Ik zag een mooie documentaire op tv over Israel anno 2013,
in de reeks ‘Tegenlicht’ (VPRO). Het programma was al bezig toen ik het aanzette,
maar ik heb er toch wel een half uur - geboeid - naar gekeken.
De reportage was geheel in het Ivriet, met ondertiteling, wat
de authenticiteit sterk ten goede kwam. De (Nederlandse?) verslaggever bezocht verschillende
locaties in Israëlisch Hebron, een stad in de door Israël bezette gebieden op
de Westelijke Jordaanoever. Er werd af en toe een vraag gesteld, meest aan gewone
burgers, mannen en vrouwen, en zelfs aan kinderen. Ze spraken graag over
zichzelf als Joden. De licht kritische ondertoon werd door de gesprekspartners
of niet begrepen of genegeerd.
Een paar dingen vielen mij in het bijzonder op.

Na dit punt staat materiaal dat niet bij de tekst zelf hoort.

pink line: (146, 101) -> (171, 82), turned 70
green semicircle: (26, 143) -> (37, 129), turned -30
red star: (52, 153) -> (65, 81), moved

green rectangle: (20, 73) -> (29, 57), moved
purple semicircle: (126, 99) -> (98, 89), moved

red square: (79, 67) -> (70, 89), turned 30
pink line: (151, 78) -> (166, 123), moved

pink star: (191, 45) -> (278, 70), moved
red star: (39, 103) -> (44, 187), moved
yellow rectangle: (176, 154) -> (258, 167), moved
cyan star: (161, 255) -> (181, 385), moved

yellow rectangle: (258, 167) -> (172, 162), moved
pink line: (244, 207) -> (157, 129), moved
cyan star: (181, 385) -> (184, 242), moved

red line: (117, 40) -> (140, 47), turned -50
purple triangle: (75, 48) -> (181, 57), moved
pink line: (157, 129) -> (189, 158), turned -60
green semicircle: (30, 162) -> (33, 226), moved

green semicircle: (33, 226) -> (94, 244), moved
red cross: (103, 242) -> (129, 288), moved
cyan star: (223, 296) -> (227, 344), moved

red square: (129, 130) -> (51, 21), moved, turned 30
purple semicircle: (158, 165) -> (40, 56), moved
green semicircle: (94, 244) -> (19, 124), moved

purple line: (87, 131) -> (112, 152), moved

In het algemeen was het de vijandige sfeer, de uitgesproken haat
ten opzichte van de Arabieren. Die moesten eigenlijk maar liever vertrekken, ze
hebben immers zoveel keus onder de moslimbroeders in het Midden-Oosten, terwijl
de Israëliers gebonden zijn aan dit ene gebied. Schokkend om te zien hoe
haatdragend kleuters al waren.
Verder de geloofsovertuiging die uitgedragen
werd. Gepaard aan een zekere fataliteit: als het de wens van de Heer is dat ik hier
en nu sterf, het zij zo. Voor de niet-gelovige is een dergelijke overtuiging,
een geloof in iets bovennatuurlijks, iets dat niemand ooit waargenomen heeft, al
niet te volgen. Laat staan iets om daarvoor je leven op het spel te zetten. Dit
geloof wordt ondersteund door een scala aan rituelen, o.a. in de kleding.

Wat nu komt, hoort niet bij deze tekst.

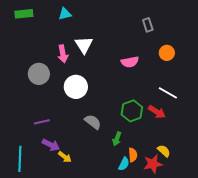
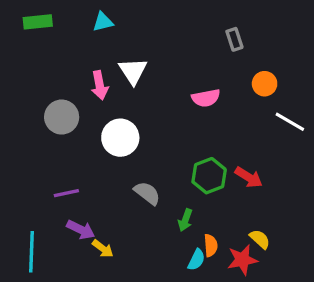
white line: (168, 93) -> (290, 122), moved

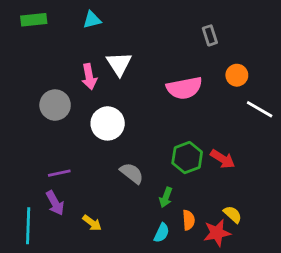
pink semicircle: (206, 98) -> (184, 88), size x1.4
purple arrow: (81, 230) -> (55, 203), moved, turned 35
cyan semicircle: (196, 260) -> (162, 233), moved

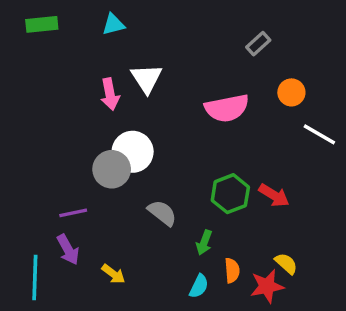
gray rectangle: (210, 35) -> (258, 44), turned 66
gray circle: (55, 105) -> (112, 169), moved

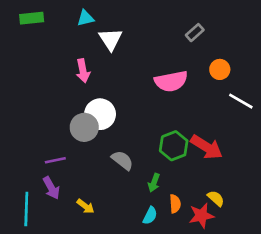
white triangle: (147, 78) -> (111, 39), moved
red arrow: (274, 195) -> (207, 147), size x1.4

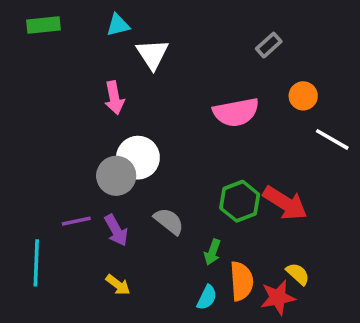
purple arrow: (51, 188) -> (116, 230), moved
orange semicircle: (175, 204) -> (241, 281), size x1.5
cyan line: (26, 209) -> (36, 263), moved

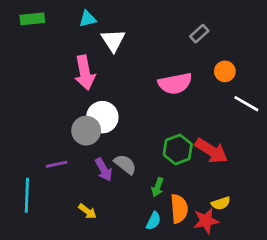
pink arrow: (114, 98) -> (85, 73), size x1.4
purple arrow: (116, 230) -> (104, 170), moved
yellow semicircle: (298, 274) -> (221, 203), turned 120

Tenslotte de climax. Bij herhaling werd verwezen naar het
feit dat ‘wij Joden in een traditie staan van 4.500 jaar’. Welk ander volk kan
dat nazeggen?!
Welnu, ik heb het niet nagevraagd bij de Chinezen, maar het
argument keerde zich eigenlijk tegen de mensen die het uitspraken. Want wanneer
je ziet hoe deze mensen denken, en oordelen over andere mensen m.n. dus Arabieren,
dan kun je eigenlijk alleen maar concluderen dat deze Joden toch wel erg weinig
ontwikkeling doorgemaakt hebben, sinds Abraham, Isaac en Jacob.